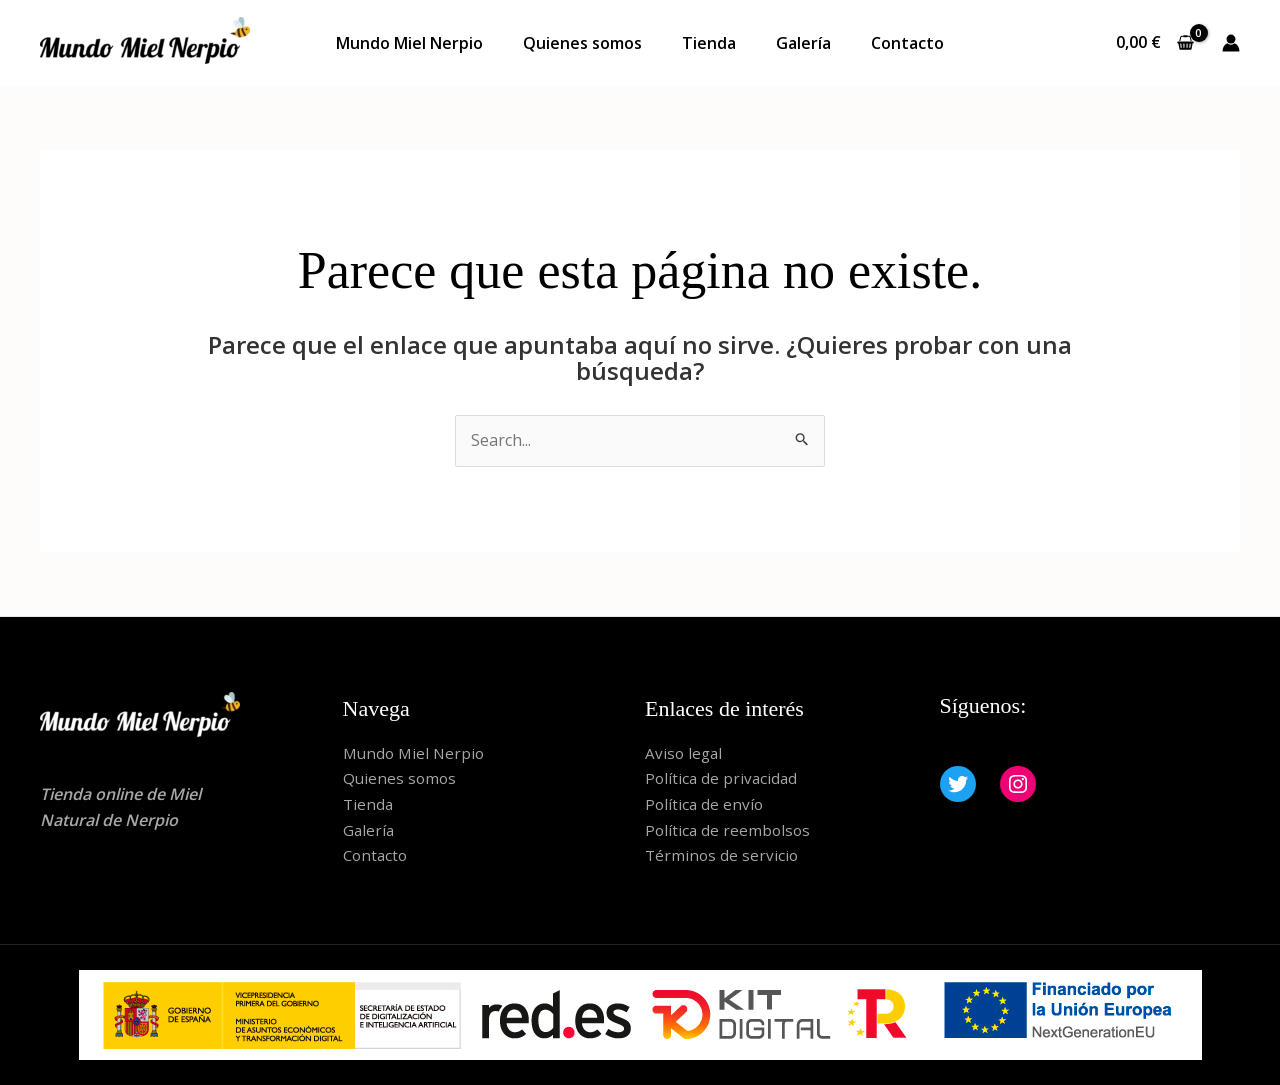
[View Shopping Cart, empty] (1154, 43)
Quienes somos (582, 43)
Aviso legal (685, 753)
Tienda (709, 43)
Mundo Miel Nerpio (409, 43)
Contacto (907, 43)
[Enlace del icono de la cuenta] (1231, 43)
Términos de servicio (723, 855)
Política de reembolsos (729, 830)
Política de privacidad (723, 778)
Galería (803, 43)
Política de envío (705, 804)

_ _ _

> _Exercise prompt_: All lines of the listing holding the string "Política" must be returned, copied as they stand.

> _Result of this exercise_:
Política de reembolsos (729, 830)
Política de privacidad (723, 778)
Política de envío (705, 804)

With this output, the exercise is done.